One consequence of Britain leaving the EU would be to make life much harder for British pensioners who retire abroad in Europe. Anyone receiving a British state pension has access to free healthcare in Spain, and Nuttall accepts, “If we expect people to have private health insurance when they come into this country I don’t see why it would be different elsewhere.” This could be bad news for retired expats – anyone receiving a British state pension has access to free healthcare in Spain, for instance. “I don’t think that there would be a problem with British pensioners in Spain taking up private health insurance,” Nuttall says.
Last May, Nuttall was attacked for his views on the NHS, after writing that “the very existence of the NHS stifles competition”. When I ask him about these views, Nuttall has backtracked a little. “As we get into the twenty-first century with the price of drugs increasing, with an ageing population, we may well have to have some sort of discussion about how we fund healthcare in this country, but I don’t think we’ve reached that point yet,” he says. But on NHS procurement, Nuttall maintains, “It might be better if you brought in a private company who you could hire and fire on results if they weren’t getting bang for the buck of the British people.” Inconsistency with Ukip official policy, which now opposes all use of private finance initiatives, is easy to detect.
But more controversial than Nuttall’s views on the NHS are his attitudes on law and order and social issues. He supports reintroducing the death penalty for child murderers, serial killers and those who murder police officers. Raised a Catholic, though he is says he is not a churchgoer, Nuttall also favours abortion being limited to the first 12 weeks of a pregnancy. “I feel very uncomfortable when I look at the figures and see that a city the size of Nottingham is aborted every year.”
Besides being called out by Lee, Nuttall is best known as the architect of Ukip’s “Northern strategy”. While the party was formed in 1993, it took Ukip almost 20 years to shake-off its image as a single-issue party.
“If the party wanted to make progress, it had got to stop banging on about the European Union,” Nuttall explains. When he became party chairman in 2008, he observed that: “People weren’t taking local elections seriously, particularly the older generation of members. It was sort of ‘Well why do I want to be a councillor? How is being a councillor going to help us get out of the European Union?’”
But Nuttall took a very different view. “I always thought that if you want to get into Westminster, which has obviously got to be the end game, you’re only going to do that through pavement politics and getting people elected onto local councils,” he says. The party has headed his advice since 2010 and, though it gained two MPs last year, it was a narrow defeat that Nuttall found particularly vindicating. In the Heywood and Middleton by-election, regarded as a Labour fiefdom, Ukip cut Labour’s majority to just 617 votes.

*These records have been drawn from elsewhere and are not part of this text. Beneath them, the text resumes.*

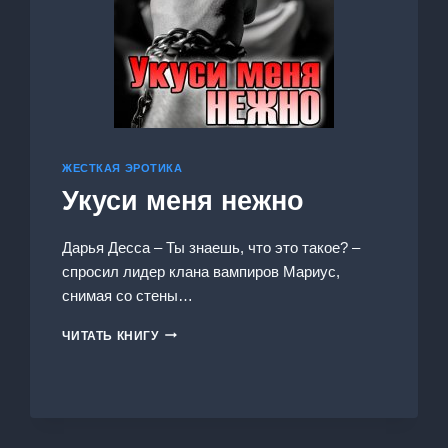
ЖЕСТКАЯ ЭРОТИКА
Укуси меня нежно
Дарья Десса – Ты знаешь, что это такое? –
спросил лидер клана вампиров Мариус,
снимая со стены…
УКУСИ
ЧИТАТЬ КНИГУ
МЕНЯ
НЕЖНО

“We’ve kept open our shop in Heywood and Middleton because it will be a target seat in the general election. The one thing we’re finding is people are coming in all the time and saying ‘if we knew you were going to get that close we would have voted for you’,” he claims. In this by-election result, Nuttall saw the future of Ukip. “The one thing that I am very passionate about is we do get more northern voices out there,” he says. “Ed Miliband has helped us a lot. People look at him in the north and think ‘you’ve got absolutely nothing in common with me’.”
While Nuttall’s close family are Ukip converts, he admits that Labour still retain a strong reservoir of support in Bootle and beyond. “I don’t know whether it’s because they believe in Labour’s policies or whether it’s just a tribal instinct,” he says. “I really am bamboozled as to why people in working class communities can go out and vote for a party that doesn’t just not represent them but seems detached from their attitudes and values and aspirations.”
“The Labour Party are definitely far too London-centric and the Conservative Party are too. We should be the antithesis of that – the party that represents the rest of the country and not just those within the M25.” Rob Ford, an expert on Ukip, believes that a high profile for Nuttall could aid the party’s prospects in the north and “could help the party connect with voters who already sympathise with its image and positions, but may still harbour suspicions about its part and present links to the hated Tories”.
While Nuttall welcomes the defections of two former Conservative MPs, he admits that too many of these could make it harder for Ukip in Labour strongholds. He says that there “would have to be a limit on the number of defections” from Tories to prove that Ukip is “not is a kind of Conservative Party in exile”. It almost amounts to a pitch advocating that Nuttall – and not the Charterhouse educated former Conservative MP Douglas Carswell – should succeed Farage as leader.
“It might be good for politics in this country to have someone who lives and breathes real life with real working people and understands their trials and tribulations,” Nuttall says. “When we get our people elected in May, people who haven’t defected from another political party, I think what you’ll find is a far more diverse group of people.”
But Nuttall is adamant that the 2015 general election does not represent an endgame for Ukip, but merely the election when they “crack the dam”.
“This must be a long-term political project that will change British politics forever. Particularly in the north, I think 2020 will be the election when we make big, big gains,” he asserts. By then, Nuttall could be in a position to claim them.